TASK DESCRIPTION >> How many lines in the records below contain the word "Tethering"? Answer with the number alone.

AVAILABLE DATA >>
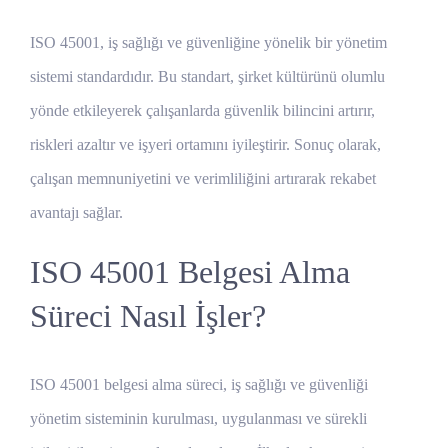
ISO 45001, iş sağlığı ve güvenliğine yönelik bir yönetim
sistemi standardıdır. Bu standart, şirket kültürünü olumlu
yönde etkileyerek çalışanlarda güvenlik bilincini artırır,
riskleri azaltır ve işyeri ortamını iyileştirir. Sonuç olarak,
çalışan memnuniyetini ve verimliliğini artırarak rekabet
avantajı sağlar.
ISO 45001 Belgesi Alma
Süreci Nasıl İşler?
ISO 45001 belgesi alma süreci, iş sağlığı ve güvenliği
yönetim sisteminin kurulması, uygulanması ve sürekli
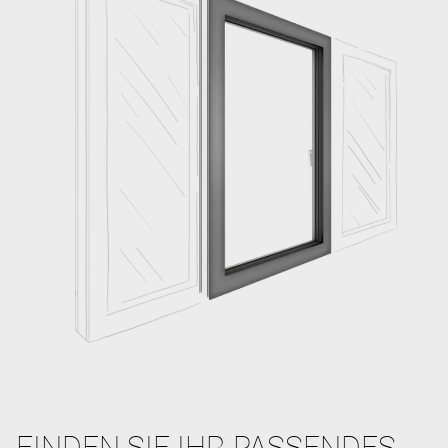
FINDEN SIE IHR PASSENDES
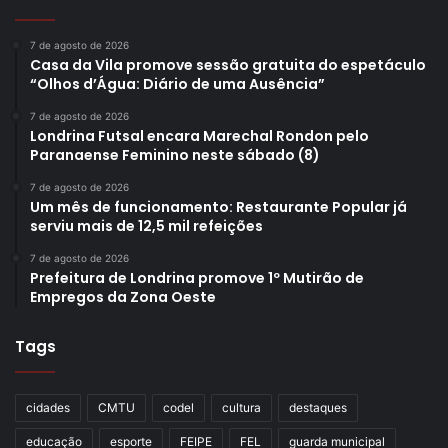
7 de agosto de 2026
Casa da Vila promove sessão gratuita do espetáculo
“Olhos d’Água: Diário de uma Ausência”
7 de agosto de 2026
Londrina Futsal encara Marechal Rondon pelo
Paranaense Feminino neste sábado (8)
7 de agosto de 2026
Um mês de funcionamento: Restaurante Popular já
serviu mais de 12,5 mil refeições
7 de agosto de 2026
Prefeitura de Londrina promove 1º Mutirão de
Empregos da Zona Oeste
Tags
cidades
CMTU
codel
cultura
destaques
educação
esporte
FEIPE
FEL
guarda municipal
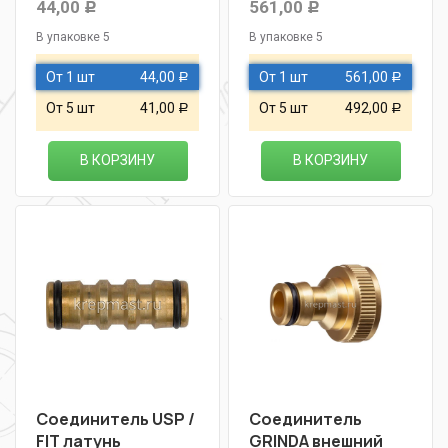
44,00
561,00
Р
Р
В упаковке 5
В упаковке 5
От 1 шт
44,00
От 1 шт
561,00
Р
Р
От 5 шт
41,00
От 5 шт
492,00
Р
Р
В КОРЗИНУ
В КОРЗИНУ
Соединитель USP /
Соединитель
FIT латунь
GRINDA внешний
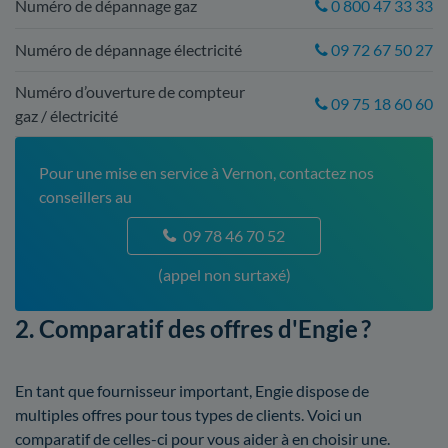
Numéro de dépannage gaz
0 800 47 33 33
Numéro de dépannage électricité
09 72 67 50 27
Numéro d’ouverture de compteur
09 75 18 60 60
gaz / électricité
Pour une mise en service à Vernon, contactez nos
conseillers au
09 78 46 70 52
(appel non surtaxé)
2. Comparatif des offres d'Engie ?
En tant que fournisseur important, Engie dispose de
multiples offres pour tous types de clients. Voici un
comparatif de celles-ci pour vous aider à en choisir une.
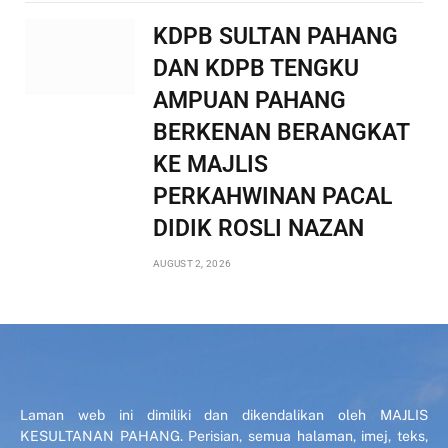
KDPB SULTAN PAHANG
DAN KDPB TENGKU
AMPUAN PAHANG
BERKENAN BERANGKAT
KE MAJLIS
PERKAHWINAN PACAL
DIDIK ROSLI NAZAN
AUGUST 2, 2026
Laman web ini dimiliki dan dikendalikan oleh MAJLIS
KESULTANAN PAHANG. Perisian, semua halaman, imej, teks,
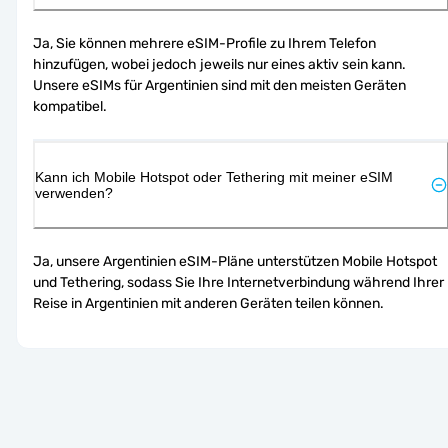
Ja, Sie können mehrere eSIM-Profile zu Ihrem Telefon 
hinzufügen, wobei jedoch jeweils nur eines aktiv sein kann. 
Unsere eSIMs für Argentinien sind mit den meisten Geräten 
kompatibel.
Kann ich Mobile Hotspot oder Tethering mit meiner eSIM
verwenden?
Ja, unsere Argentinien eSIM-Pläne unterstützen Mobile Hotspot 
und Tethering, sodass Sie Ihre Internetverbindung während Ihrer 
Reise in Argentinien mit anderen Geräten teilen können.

* * *

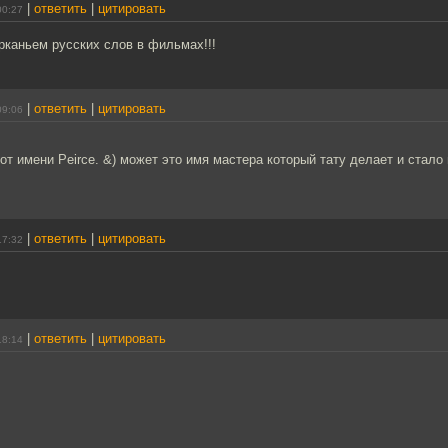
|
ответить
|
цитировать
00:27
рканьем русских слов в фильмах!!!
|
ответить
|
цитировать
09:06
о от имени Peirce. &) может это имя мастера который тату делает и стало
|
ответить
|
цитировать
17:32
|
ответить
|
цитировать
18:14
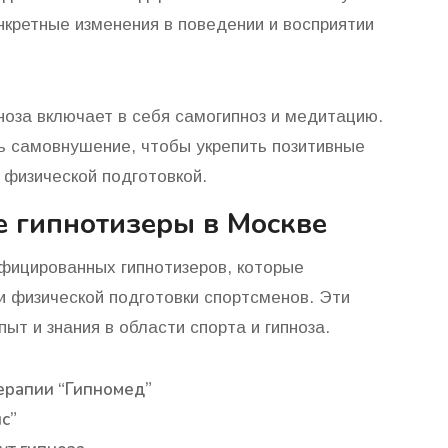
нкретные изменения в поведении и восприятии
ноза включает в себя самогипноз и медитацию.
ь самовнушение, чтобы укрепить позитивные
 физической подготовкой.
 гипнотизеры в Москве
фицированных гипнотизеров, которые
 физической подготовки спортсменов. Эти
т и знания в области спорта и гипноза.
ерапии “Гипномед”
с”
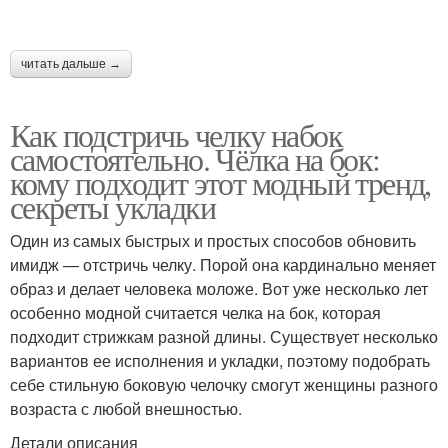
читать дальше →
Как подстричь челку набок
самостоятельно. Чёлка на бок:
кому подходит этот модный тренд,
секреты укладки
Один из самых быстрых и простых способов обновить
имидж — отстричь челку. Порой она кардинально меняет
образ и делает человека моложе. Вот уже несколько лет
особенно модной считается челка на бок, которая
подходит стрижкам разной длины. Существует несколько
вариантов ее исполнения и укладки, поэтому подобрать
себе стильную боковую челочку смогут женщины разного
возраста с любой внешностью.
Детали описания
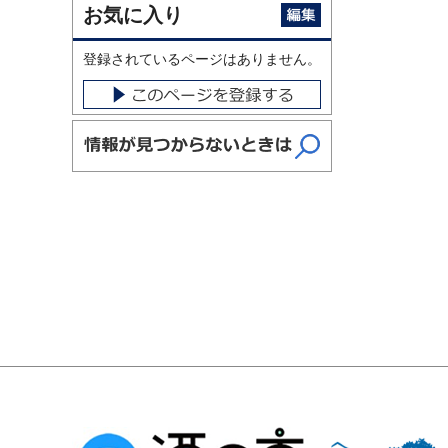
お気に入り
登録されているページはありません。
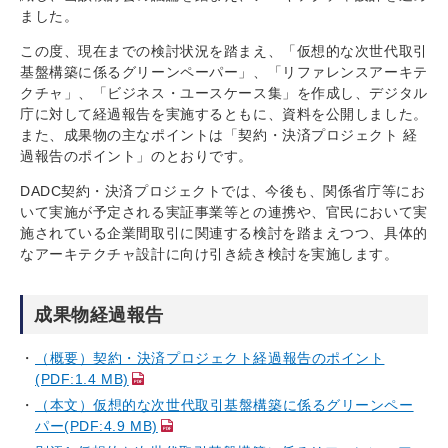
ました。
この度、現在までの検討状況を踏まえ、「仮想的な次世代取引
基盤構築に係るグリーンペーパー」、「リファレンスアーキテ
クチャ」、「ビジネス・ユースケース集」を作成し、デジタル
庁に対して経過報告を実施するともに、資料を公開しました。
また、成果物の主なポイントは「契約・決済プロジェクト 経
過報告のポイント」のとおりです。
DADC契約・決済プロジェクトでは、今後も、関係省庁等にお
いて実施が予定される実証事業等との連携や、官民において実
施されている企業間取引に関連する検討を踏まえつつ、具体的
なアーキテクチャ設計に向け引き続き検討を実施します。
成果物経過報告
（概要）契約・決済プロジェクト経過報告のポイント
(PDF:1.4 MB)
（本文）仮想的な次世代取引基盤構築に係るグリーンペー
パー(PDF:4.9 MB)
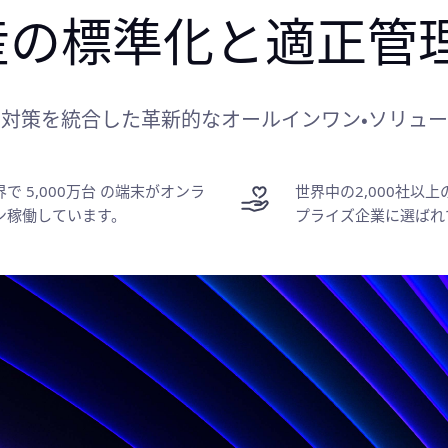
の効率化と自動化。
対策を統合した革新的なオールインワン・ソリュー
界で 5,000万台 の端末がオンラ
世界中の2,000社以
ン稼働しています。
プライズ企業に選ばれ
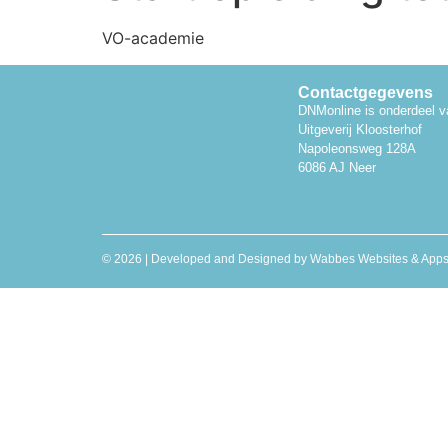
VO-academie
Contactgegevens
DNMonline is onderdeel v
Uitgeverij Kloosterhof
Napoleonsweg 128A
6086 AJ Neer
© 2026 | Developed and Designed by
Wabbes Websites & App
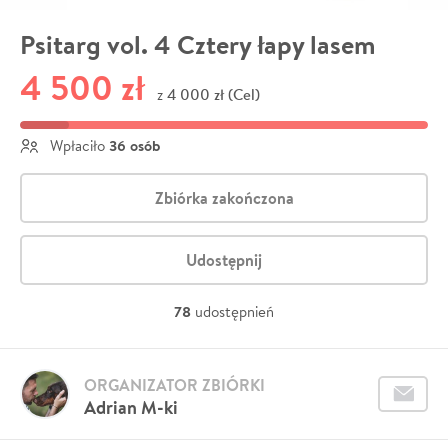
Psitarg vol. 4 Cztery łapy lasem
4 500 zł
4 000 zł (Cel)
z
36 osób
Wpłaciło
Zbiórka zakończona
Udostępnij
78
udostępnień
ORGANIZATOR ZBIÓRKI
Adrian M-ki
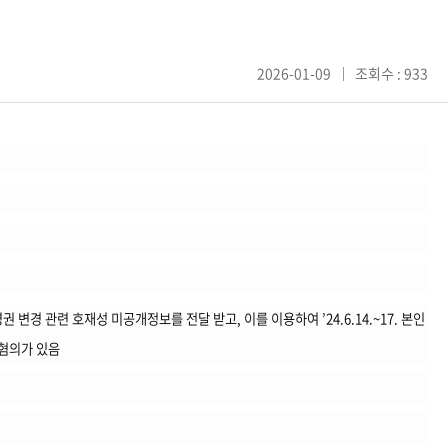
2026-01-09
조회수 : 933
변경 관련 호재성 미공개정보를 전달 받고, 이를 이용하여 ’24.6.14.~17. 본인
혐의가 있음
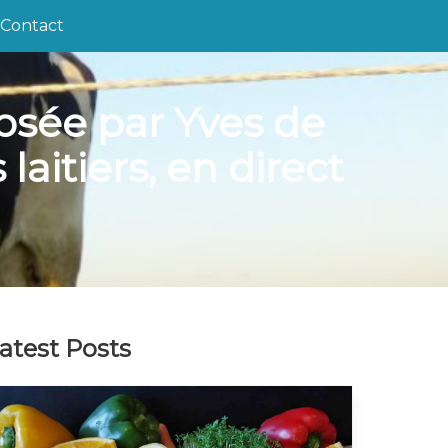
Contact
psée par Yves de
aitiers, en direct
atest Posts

FINISHED TASK >> 2